Como profissional que trabalha diretamente com famílias com filhos em idade pré-escolar, considero de extrema importância falarmos sobre o impacto que a exposição e o uso excessivo de ecrãs têm na aquisição e no desenvolvimento da linguagem oral e da fala da criança.
Não é preciso lermos os resultados dos últimos estudos nem das últimas investigações ou sondagens que têm sido realizadas em torno desta temática para sabermos que, nos últimos anos, houve um crescimento exponencial no uso e na exposição a ecrãs (televisão, telemóveis, tablet, consolas) pelas crianças. Basta olharmos à nossa volta e, facilmente, nos apercebemos do que se está a passar.
Relativamente a esta situação, que ocorre cada vez mais precocemente, será que temos a verdadeira noção do impacto que este excesso pode ter no desenvolvimento da criança?
As consequências do excesso e da exposição precoce aos ecrãs em idade pediátrica já se encontram descritas e são conhecidas por todos nós, nomeadamente: no sedentarismo ( a criança passa mais tempo “parada” à frente dos ecrãs o que reduz, significativamente, a sua atividade física), na obesidade (a exposição a ecrãs está associada a um aumento significativo no índice de massa corporal e a um maior risco de obesidade na infância e adolescência), na qualidade do sono (não só pelo tipo de conteúdos visualizados que são, muitas vezes, estimulantes, como também pela própria luz emitida pelos ecrãs que inibe a produção de uma hormona importante na regulação do sono; para além disso, as crianças perdem a noção do tempo que estão nos ecrãs, o que interfere com a hora de deitar e, consequentemente, com a hora de acordar), na visão (há evidências de que a exposição excessiva e prolongada aos ecrãs está associada a visão desfocada, sensação de olho seco, dores de cabeça e irritabilidade; acredito que, muitas vezes, estas queixas não são sequer reportadas aos pais pela própria criança), no desenvolvimento (os estudos e as investigações demonstram a existência de uma estreita relação entre a exposição excessiva aos ecrãs e a existência de atrasos cognitivos, de linguagem e alterações comportamentais nas crianças; referem ainda que, quanto mais precoce e prolongada é a exposição, maior é o risco de atrasos no desenvolvimento) e nas relações interpessoais (o excesso do uso de ecrãs tem impacto direto na relação pais-filho, pois interfere no tempo de brincadeira e de convívio entre os mesmos, o que se reflete, de forma negativa, no desenvolvimento da criança ; não menos importante, é também de salientar que surgem, muitas vezes, decorrentes desta situação, conflitos entre pais e filhos, o que leva a um desgaste da sua relação e, consequentemente, uma comunicação pouco saudável entre eles).
No que toca a crianças pequenas, até aos 6 anos de idade, existe, ainda, outra agravante ao uso excessivo, precoce e prolongado de exposição aos ecrãs e à qual pretendo dar especial atenção: a aquisição e o desenvolvimento da linguagem oral e da fala, nestas condições, podem ficar seriamente comprometidos.
Quando a criança está exposta a ecrãs, está a ouvir e a consumir, maioritariamente, de forma passiva, os conteúdos que nele estão a passar – tudo acontece aos seus olhos, sem que tenha de ter qualquer tipo de intervenção no que está a ver.

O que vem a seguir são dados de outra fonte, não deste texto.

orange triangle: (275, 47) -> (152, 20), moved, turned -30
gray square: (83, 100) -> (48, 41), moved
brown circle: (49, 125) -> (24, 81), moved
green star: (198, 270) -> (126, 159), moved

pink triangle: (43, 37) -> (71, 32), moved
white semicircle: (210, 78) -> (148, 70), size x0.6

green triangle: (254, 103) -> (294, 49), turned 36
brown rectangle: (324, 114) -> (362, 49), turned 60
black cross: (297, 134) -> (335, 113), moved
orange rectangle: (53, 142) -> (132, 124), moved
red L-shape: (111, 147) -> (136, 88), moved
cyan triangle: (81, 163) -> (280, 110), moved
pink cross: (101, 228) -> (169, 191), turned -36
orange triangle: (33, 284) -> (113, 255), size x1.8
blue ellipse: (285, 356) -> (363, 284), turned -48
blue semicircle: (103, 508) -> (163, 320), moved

Há diversos programas e aplicações que se designam como educativos com as quais as crianças podem, efetivamente, apreender alguns conhecimentos em concreto (nomes das letras, dos números, das cores, de objetos, de personagens, etc). Outros, apresentam atividades em que é solicitado à criança que pense na resposta correta para determinada situação e/ou contexto e, outros, em que é dado tempo à criança para ela responder a questões que lhe são colocadas face a determinado contexto criando, assim, uma espécie de diálogo. Mesmo nestas circunstâncias, em que há uma preocupação em haver algum tipo de iniciativa/resposta por parte da criança, as investigações manifestam preocupação quanto ao impacto negativo da sua exposição aos ecrãs.

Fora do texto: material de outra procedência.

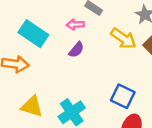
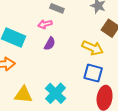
yellow arrow: (123, 39) -> (93, 48), moved

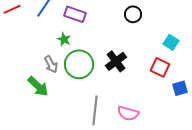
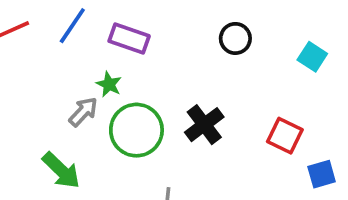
cyan square: (171, 42) -> (312, 57), moved
gray arrow: (51, 64) -> (83, 112), moved, turned -108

Não obstante o que esses programas e aplicações podem ter de positivo na aprendizagem de alguns conhecimentos pela criança, é preciso ter bem presente que nada substitui a presença de outro interlocutor no desenvolvimento da comunicação, da linguagem oral e da fala da criança. É na interação com o outro, no diálogo, na brincadeira que todas estas competências se desenvolvem.

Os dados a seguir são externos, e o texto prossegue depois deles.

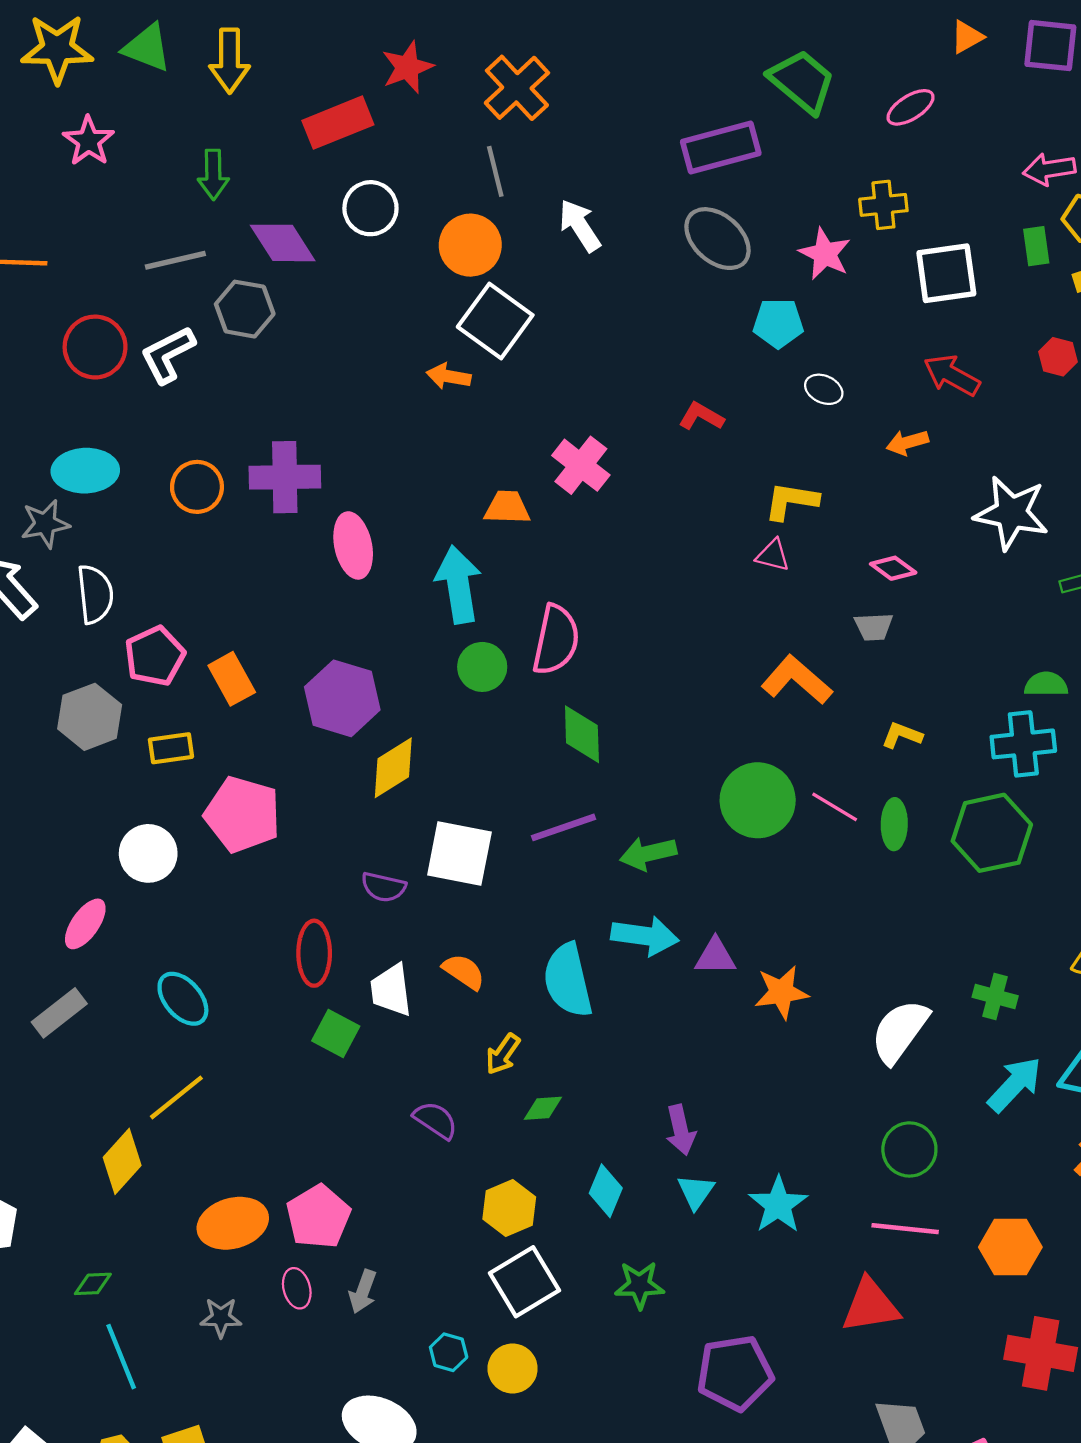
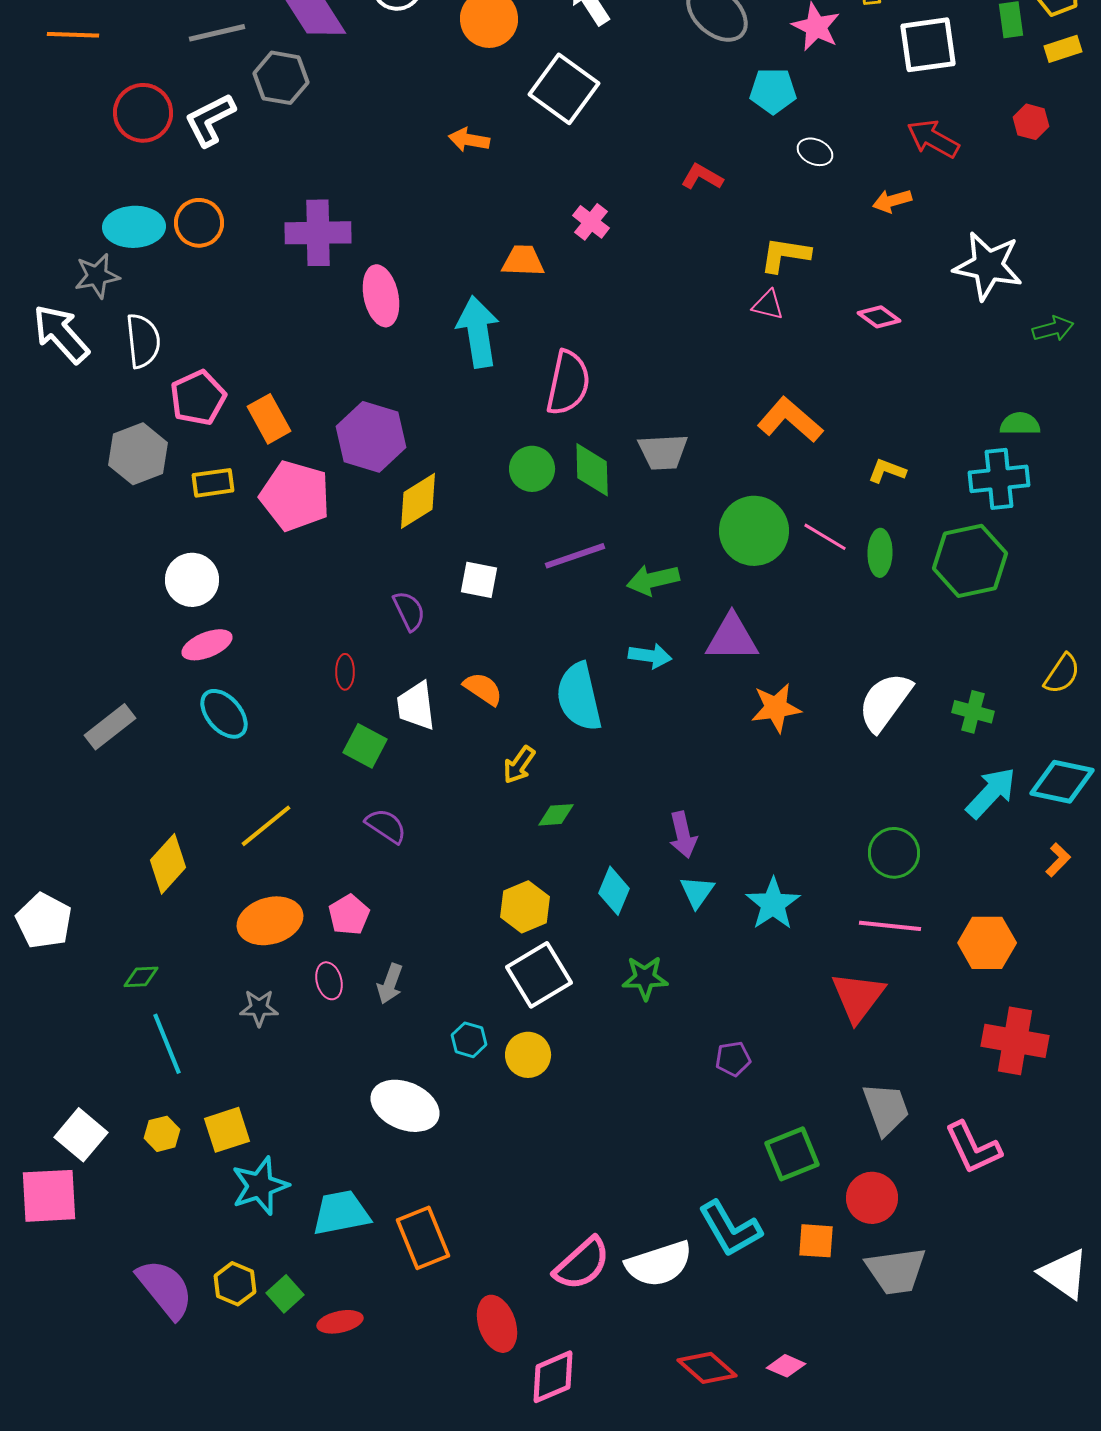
white square: (495, 321) -> (564, 89), moved
pink cross: (581, 465) -> (591, 222), size x0.7
orange circle: (197, 487) -> (199, 223), moved
gray trapezoid: (874, 627) -> (663, 452), moved, size x1.4
green circle: (482, 667) -> (532, 469), moved
pink pentagon: (243, 814) -> (295, 496), moved
white square: (459, 853) -> (479, 580), size x0.6
purple semicircle: (384, 887) -> (409, 611), turned -129
pink ellipse: (85, 924) -> (207, 645), moved, turned 33
cyan arrow: (645, 936) -> (650, 656), size x0.7
red ellipse: (314, 953) -> (345, 672), size x0.6
purple triangle: (715, 956) -> (732, 638), moved, size x1.4
white semicircle: (900, 1031) -> (885, 702), moved
yellow line: (176, 1097) -> (266, 826), moved
purple semicircle: (436, 1120) -> (386, 826), moved
pink pentagon: (318, 1217) -> (349, 915), size x0.7
red triangle: (870, 1306) -> (858, 997), turned -44
purple pentagon: (735, 1373) -> (733, 1059), size x0.5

Ao contrário do que acontece na comunicação, em que há uma troca de mensagens e uma interação com outro interlocutor, quando a criança está nos ecrãs, nada disto existe. A oportunidade da troca de turnos de conversação, o desenvolvimento das habilidades sociais presentes no acto comunicativo, o desenvolvimento da empatia, o olhar para o outro e perceber toda a sua comunicação não verbal, presente na expressão facial e corporal… Todas estas competências ficam comprometidas quando se “entrega” o desenvolvimento da linguagem aos ecrãs.
Sabemos que é durante os primeiros anos de vida de uma criança que ocorrem aprendizagens muitos importantes e significativas que, quando comprometidas, podem ter repercussões futuras. Cabe-nos a nós, adultos, ter a consciência de que o uso excessivo de ecrãs tem um impacto negativo no desenvolvimento das crianças e, como tal, adotar medidas para limitar esse tempo de exposição, por forma a não interferir no seu desenvolvimento, especialmente até aos 6 anos de idade.
Que tenhamos também presente que, em qualquer idade, o tempo de exposição aos ecrãs, quer seja excessivo ou não, é tempo retirado à brincadeira, ao convívio com os outros, à leitura, ao descanso, ao estudo, à aprendizagem e a comportamentos saudáveis.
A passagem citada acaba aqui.